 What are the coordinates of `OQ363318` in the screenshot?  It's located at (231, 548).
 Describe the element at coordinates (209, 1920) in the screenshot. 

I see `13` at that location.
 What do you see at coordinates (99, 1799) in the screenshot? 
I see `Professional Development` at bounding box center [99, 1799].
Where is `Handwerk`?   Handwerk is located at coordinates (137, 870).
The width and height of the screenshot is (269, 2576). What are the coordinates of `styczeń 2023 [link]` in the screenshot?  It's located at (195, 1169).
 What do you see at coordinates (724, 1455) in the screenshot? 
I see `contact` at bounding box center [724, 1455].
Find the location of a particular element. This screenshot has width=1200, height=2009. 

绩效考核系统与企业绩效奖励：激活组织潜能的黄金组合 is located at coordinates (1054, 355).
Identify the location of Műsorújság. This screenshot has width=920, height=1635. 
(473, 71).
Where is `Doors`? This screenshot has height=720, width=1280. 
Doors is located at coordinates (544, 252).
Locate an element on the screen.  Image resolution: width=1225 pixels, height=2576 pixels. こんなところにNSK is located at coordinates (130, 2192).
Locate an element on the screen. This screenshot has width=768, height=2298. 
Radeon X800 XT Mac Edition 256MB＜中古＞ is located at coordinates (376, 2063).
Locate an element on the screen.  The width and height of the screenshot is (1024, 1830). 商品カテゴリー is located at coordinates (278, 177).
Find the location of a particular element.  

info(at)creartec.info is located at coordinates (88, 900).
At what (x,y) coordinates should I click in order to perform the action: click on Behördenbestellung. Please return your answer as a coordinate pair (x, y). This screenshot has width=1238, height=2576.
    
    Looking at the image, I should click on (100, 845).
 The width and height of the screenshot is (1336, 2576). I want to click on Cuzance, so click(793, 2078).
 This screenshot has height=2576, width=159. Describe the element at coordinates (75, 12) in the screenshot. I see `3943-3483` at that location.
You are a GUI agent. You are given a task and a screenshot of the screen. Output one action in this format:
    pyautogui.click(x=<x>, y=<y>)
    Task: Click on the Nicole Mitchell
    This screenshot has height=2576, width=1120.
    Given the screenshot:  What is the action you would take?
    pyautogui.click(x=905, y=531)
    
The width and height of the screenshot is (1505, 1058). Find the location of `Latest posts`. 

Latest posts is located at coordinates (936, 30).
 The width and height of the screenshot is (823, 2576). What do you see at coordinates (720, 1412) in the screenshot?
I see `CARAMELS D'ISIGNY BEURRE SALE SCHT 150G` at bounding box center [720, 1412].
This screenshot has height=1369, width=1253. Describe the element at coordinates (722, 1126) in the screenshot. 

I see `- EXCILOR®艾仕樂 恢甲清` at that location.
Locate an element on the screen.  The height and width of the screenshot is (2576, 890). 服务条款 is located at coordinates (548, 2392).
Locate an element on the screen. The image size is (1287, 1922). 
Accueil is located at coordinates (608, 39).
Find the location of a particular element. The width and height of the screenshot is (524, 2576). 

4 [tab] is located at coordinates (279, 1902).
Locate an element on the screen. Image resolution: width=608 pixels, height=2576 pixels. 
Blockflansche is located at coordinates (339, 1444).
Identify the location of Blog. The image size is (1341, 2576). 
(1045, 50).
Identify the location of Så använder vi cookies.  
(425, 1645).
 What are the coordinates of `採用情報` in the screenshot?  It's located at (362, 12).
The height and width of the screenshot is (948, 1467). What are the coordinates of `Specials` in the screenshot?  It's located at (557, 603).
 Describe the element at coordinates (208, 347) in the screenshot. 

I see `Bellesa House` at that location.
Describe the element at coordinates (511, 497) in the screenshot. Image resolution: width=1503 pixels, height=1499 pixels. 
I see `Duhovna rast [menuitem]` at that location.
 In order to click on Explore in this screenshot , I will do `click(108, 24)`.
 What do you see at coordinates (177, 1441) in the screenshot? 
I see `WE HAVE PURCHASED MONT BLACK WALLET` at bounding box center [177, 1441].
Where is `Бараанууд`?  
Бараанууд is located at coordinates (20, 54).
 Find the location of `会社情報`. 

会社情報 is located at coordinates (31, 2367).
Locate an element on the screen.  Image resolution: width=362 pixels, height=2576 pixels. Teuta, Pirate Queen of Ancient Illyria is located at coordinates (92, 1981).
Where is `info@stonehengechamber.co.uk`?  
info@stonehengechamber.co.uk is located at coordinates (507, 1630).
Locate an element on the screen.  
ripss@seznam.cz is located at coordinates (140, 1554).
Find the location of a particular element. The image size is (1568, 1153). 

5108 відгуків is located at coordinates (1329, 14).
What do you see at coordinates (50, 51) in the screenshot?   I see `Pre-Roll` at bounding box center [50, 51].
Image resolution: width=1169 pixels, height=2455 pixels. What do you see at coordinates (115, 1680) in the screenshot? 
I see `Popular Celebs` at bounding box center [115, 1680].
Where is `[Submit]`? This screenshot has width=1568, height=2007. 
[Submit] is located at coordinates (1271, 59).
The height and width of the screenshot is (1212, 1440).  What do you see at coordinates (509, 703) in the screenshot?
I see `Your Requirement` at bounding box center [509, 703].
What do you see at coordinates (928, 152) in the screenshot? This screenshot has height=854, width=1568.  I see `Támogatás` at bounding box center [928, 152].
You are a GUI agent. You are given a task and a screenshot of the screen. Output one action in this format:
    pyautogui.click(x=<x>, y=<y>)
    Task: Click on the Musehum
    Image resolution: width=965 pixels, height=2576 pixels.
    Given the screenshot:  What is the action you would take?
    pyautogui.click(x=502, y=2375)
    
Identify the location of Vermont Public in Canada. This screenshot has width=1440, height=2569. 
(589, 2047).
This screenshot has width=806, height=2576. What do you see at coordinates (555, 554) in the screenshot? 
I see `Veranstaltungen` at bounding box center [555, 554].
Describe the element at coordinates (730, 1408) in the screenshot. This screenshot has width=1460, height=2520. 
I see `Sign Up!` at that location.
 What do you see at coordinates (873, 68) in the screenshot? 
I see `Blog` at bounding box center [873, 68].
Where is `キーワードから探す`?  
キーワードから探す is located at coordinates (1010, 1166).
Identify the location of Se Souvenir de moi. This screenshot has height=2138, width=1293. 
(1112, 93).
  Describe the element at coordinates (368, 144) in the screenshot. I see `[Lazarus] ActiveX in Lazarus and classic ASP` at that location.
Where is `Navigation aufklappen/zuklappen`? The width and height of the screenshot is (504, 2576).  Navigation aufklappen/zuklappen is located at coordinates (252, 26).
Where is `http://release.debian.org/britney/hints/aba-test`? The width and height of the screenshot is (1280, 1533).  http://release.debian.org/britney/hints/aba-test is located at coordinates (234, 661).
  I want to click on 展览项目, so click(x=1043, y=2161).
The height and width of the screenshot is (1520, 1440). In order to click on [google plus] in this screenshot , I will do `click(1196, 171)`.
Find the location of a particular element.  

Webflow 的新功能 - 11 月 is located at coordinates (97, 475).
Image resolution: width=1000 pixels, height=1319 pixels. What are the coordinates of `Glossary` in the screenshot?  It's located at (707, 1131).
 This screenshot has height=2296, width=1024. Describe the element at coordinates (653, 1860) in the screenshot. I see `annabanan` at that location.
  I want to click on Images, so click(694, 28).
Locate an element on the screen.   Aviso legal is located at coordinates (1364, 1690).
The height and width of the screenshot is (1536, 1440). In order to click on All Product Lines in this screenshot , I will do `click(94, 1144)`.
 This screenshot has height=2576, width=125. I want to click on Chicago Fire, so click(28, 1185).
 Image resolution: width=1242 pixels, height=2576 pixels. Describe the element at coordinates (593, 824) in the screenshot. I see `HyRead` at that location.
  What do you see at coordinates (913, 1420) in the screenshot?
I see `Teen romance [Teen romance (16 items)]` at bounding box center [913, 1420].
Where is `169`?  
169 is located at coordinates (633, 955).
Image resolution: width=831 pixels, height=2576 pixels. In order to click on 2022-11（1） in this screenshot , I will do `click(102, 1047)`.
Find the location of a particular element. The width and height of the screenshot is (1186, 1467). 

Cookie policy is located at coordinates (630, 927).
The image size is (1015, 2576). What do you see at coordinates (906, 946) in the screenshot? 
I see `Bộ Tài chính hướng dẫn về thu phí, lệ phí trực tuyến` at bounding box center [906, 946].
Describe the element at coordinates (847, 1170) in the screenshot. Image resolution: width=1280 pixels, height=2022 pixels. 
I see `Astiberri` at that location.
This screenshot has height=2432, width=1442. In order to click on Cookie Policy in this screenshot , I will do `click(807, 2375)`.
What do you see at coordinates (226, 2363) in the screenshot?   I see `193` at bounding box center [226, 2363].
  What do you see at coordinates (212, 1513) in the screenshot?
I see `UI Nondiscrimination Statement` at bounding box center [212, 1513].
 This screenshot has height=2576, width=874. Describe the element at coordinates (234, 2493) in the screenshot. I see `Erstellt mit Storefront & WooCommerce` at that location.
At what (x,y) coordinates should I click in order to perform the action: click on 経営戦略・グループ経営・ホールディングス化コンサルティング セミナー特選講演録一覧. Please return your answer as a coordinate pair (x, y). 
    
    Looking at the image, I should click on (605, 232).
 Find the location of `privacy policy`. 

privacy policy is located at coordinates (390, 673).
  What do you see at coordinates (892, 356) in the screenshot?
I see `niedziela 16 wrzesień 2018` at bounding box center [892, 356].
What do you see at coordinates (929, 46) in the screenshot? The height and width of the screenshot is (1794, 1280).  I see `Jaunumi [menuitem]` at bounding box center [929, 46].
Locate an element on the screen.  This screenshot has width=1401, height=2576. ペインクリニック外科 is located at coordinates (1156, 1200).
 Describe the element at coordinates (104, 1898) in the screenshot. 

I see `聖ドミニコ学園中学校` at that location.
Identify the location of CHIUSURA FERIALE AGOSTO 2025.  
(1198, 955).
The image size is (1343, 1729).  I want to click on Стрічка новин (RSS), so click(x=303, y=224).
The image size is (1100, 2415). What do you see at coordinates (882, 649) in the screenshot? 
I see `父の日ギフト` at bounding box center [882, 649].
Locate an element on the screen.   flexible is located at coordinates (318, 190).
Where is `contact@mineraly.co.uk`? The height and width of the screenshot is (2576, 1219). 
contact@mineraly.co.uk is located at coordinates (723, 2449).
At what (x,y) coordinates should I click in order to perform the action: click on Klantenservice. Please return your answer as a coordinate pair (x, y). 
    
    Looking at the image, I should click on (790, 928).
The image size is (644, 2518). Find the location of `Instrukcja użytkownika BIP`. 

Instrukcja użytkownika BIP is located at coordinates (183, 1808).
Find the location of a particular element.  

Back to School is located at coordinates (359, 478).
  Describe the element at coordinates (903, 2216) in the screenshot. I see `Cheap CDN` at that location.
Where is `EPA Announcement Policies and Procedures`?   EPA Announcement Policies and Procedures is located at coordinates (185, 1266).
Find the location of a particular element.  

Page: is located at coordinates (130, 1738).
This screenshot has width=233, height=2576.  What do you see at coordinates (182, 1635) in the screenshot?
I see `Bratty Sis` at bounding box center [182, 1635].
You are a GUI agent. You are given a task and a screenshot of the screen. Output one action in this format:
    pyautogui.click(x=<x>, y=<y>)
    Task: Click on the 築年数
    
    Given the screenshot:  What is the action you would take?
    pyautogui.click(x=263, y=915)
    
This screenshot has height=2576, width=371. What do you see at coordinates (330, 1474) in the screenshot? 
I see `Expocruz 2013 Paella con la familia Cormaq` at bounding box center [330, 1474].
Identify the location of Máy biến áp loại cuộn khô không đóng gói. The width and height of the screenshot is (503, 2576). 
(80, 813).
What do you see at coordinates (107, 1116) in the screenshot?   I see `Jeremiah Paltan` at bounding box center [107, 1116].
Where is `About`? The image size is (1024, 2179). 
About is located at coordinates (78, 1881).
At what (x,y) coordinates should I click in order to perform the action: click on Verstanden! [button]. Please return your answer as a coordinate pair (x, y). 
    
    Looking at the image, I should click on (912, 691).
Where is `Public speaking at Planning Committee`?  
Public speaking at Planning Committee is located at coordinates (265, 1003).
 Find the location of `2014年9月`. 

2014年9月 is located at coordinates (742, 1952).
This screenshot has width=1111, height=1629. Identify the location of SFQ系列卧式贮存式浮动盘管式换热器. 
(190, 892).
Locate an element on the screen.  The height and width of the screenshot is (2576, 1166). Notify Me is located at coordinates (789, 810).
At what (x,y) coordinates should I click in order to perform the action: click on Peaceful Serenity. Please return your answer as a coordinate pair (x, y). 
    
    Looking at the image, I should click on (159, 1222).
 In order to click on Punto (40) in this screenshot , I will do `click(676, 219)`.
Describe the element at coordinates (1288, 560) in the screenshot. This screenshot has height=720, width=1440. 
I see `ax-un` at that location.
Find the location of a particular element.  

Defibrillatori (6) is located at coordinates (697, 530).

■ **WORK TASK**
The range runs from the line with "Describe the element at coordinates (847, 1170)" up to and including the line with "This screenshot has height=2432, width=1442." in the listing above; please write out exactly those lines and nothing more.

■ **TASK RESPONSE**
Describe the element at coordinates (847, 1170) in the screenshot. Image resolution: width=1280 pixels, height=2022 pixels. 
I see `Astiberri` at that location.
This screenshot has height=2432, width=1442. In order to click on Cookie Policy in this screenshot , I will do `click(807, 2375)`.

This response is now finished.